[Data entries]

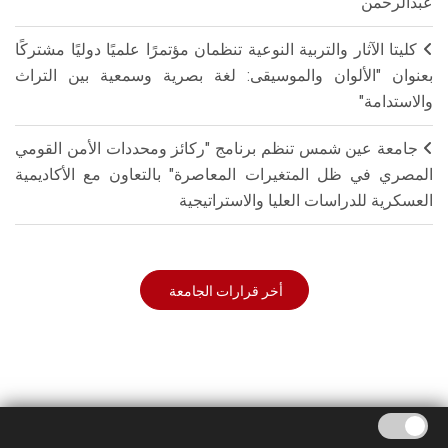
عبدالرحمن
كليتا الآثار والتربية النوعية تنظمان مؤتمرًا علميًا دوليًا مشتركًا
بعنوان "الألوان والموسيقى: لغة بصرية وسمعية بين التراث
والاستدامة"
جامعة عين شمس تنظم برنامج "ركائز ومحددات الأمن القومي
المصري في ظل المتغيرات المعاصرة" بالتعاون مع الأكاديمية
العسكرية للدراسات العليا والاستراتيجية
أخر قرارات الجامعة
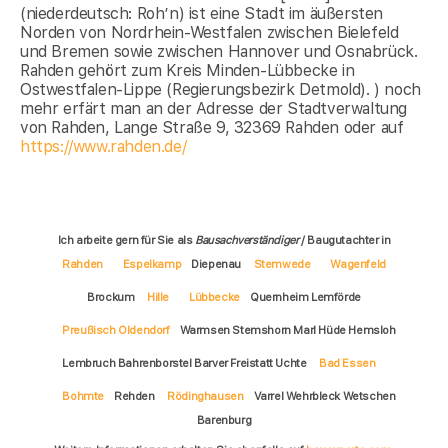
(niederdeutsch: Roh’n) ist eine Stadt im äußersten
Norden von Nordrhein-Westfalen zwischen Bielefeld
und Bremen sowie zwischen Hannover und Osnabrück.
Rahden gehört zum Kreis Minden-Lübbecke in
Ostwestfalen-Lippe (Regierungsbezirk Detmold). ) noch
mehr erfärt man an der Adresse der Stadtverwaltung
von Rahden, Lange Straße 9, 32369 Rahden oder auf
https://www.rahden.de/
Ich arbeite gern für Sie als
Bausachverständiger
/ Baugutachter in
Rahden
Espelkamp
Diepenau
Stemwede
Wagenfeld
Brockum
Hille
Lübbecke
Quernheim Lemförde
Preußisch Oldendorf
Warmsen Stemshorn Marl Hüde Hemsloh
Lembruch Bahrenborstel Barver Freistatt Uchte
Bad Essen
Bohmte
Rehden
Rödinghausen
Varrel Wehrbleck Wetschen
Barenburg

(Directions for this task): The required answer is each line of the entries containing the string "Lübbecke".

(Your response):
Rahden gehört zum Kreis Minden-Lübbecke in
Lübbecke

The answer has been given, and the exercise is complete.